Theo Paphitis’ TV persona is that of a dragon, and with the recent launch of his new lingerie chain Boux Avenue and his role as an apprenticeship champion in the UK he is certainly breathing fire into the embattled retail industry right now.
The Dragons’ Den star, who is the former boss of women’s underwear specialists La Senza, current Chairman of Ryman Stationery and effectively a dyed-in-the-wool retailer, is adamant that the sector can open doors to hugely successful careers.
Analysts have voiced their concerns recently about the potential of a lost generation of workers following data from the Office for National Statistics showing UK youth unemployment surpassed one million earlier this year, but Paphitis thinks the government should be doing more to help retailers chip away at this growing figure.

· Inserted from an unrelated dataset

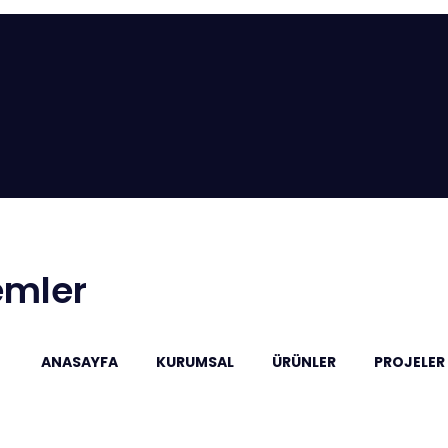
emler
ANASAYFA
KURUMSAL
ÜRÜNLER
PROJELER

“The government has got to make sure it looks after retail because it is the industry that employs young people,” he told Retail Gazette.
“It could introduce a whole manner of initiatives such as new employee tax breaks that ensure young people don’t get into the non-working habit, as that is a very dangerous habit.
“This government talks a good show but it doesn’t put its money where its mouth is.”
Paphitis is walking evidence of the heights a career in retail can lead to. He started on the shop floor at Watches of Switzerland and now, in his TV role as well as his business owner guise, he is the one wielding power over other people’s future work.
And although the route into running his own businesses came via forays into property and corporate finance, it is hardly surprising that he holds such passionate views about retail.
Quick to scoff at the assumption of many analysts that retail is generally a low-skilled industry, the Cypriot resembles less angry dragon and more peregrine falcon swooping down on its prey when defending the sector.
“It’s the best job in the world - you learn everything you need to know about small business by working in retail,” he argued.
“It’s a great apprenticeship, it’s a great career. It is not an industry that people should consider below them.
“You don’t need to go to university to get a job in retail; in fact many people should forget about university and get on the work career ladder by joining the industry.”
Paphitis, who is Apprentice Champion on behalf of trade organisation Skillsmart Retail, is creating jobs himself by rolling out the Boux Avenue business in shopping centres nationwide.
Last week saw the opening of the company’s eighth shop, at The Friary in Guildford, but he expects the store portfolio to grow to 11 by the end of January, to 15 by next summer and up to around 30 in total. The company is “on a gallop”, as he describes it.
The new UK lingerie concept, which its boss only plans to unveil in prime shopping centres nationwide, views the quality of its staff and service as a selling point too.
“Anyone can buy lingerie from a popular department store, but putting it in the same plastic bag as the cooked chicken and coleslaw, etc is not right,” Paphitis said.
“Here you get the service, you get the product wrapped, you get the petals part of the packaging – and it’s special.”
In previous years, a target of 30 stores nationwide would be seen as lacking ambition, but with a changing retail landscape where prime shopping centres are one of the only dead-certs around in terms of ROI potential, this figure arguably could be the winning number.
On the same day Boux Avenue opened its first Surrey store, Sir Philip Green announced that his Arcadia Group might have to close down 260 stores in the next three years to streamline his fashion business, a move that would represent a ten per cent reduction in the company’s UK portfolio.
It is a familiar tale and shoppers should not be surprised to hear similar announcements from other large multiples in the new year, as leases are un-renewed and businesses focus on reducing overheads.
Paphitis is aware that retail is changing, but he is adapting with the change by installing high tech equipment in his Boux Avenue stores as well as the myriad of services the modern customer requires, be it click & collect, buy & deliver or purchase online/return in store.
Stores have a “boudoir” look about them, with products displayed in unique ways and shoppers able to try clothing on in different atmospheres due to the three lighting options made available in each changing room.
Paphitis is also backing his property opening strategy.
“I bet Philip Green isn’t shutting any stores in the centres I’m in or the centres I’m trying to get into,” he asserted.
Describing Arcadia’s move as necessary in a changing retail market, he added: “It is a great person who makes the tough decisions when they have to make them.”
Boux Avenue’s owner himself has proved throughout a successful retail career that he makes the correct choices more often than not.
He helped turn around the fortunes of La Senza and Ryman, and in his role as Millwall Football Club Chairman he even oversaw the team’s journey to an FA Cup final against Manchester United in 2004 – for any football fan, one of the most remarkable feats of the last decade.
It is therefore understandable that he shows no little confidence in his own ability, and in doing so he proves the potential of the retail industry as a job creator and economic stimulator at a time when it is needed most.
“I can safely say that sales at the Boux Avenue stores have met our most optimistic estimates,” he said.
“If I can do it now, I can do it anytime.”